The Iranian in me kicks in -- the point is not dough. I don’t care about the money. (Well I evidently do, because I’m miffed.) I offered to buy him a pint, not his boss. It has happened before: two pints lined up to be drunk by one person, who is already holding a half, for fear of missing out on a round. But Will had his lined up for someone else!

Get him to buy you one, says Daz.

There is no way I could suggest a tit-for-tat buy. But Daz says it’s perfectly acceptable to tell someone to buy you a pint that they ‘owe’ you. Owe?
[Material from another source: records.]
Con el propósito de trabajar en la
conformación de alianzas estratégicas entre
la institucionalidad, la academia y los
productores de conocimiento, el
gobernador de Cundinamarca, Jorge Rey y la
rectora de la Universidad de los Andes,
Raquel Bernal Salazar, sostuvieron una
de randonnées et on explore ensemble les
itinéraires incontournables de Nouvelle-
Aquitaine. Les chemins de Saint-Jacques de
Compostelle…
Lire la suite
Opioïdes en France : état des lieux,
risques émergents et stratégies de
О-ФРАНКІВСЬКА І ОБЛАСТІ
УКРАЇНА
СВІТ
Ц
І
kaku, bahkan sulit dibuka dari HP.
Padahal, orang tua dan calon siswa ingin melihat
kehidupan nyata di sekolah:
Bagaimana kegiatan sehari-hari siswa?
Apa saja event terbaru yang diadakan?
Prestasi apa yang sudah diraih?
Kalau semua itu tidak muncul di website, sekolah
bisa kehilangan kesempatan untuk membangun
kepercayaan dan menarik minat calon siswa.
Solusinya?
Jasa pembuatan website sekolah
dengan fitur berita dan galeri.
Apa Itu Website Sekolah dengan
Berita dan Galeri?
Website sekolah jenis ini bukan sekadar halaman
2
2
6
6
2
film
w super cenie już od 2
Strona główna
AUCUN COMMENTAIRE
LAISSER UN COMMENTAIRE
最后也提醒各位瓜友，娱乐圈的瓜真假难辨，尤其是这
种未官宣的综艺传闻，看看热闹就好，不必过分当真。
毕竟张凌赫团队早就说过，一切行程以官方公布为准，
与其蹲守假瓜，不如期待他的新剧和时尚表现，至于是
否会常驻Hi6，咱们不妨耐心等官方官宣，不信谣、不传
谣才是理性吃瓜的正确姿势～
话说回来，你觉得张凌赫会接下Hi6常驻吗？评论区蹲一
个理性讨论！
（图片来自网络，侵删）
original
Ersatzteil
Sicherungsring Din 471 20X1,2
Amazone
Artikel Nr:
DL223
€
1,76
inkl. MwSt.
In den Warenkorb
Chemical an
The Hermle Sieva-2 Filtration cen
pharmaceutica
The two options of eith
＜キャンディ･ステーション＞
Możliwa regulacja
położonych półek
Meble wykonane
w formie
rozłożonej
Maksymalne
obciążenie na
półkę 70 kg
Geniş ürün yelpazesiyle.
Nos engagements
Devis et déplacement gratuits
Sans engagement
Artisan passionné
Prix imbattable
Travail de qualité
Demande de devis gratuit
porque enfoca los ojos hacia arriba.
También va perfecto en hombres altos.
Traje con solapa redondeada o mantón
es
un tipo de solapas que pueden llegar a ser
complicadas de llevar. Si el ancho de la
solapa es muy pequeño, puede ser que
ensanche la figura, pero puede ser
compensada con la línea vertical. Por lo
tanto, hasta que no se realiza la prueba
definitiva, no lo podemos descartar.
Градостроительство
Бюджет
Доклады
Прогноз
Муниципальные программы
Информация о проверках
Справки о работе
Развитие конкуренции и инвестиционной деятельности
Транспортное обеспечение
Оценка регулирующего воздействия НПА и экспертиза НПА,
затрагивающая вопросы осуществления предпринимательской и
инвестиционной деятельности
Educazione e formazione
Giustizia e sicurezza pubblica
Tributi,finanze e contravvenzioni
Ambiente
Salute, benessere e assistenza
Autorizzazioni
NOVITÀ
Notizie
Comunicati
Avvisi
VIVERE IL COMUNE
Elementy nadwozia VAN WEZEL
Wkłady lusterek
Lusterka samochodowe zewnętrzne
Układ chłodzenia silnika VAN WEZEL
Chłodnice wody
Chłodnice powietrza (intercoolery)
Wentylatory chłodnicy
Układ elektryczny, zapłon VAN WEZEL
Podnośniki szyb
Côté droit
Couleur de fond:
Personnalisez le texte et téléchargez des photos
Rounds are a social contract: buy one, expect to have one bought; accept one, and don’t leave the pub without offering one back. It’s a practice started by workers on their way home from the factories early last century. They would curse managers over a comforting pint and there would always be one who would wriggle out of buying, while drinking more than his fair share.

Among Iranian friends it is perfectly possible to buy two rounds in a row. Not that we like to spend money any more than the English. Indeed there are times we don’t want to pay but do for fear of being perceived as socially inadequate.

Will appeared to be chancing it. Pride prevented me from asking him to buy me a drink (I’d only planned to have one in the first place) so I plucked up my courage, took a few deep breaths and went downstairs. I thought it would be rude to go down just for the purpose of securing a beverage, so I pretended to go to the loo.

When I was a student in Cardiff, in the nineties, I was vying for the attention of a woman in a bar with a man who looked forty. The woman was, to my disappointment, more into him than me. As a consoling gesture, the older chap offered to buy me a drink. I politely refused. Being a student (and a proud one at that), I didn’t accept. He asked me if I was Iranian. The same thing had happened to him in Singapore, he said -- an Iranian man declined his offer of a drink. For all I knew this guy travelled the world undercutting Iranian men and then buying them a drink.

I stepped out of the toilet. There was only one way to equalize without losing face. I plucked up my courage as if I were about to ask him on a date and stepped up.

“Will, you know Daz?”

“Yes,” he replied.

 “Could you get him a pint for us -- I owe him one.”

“Sure,” he said, as if I’d asked the most natural thing.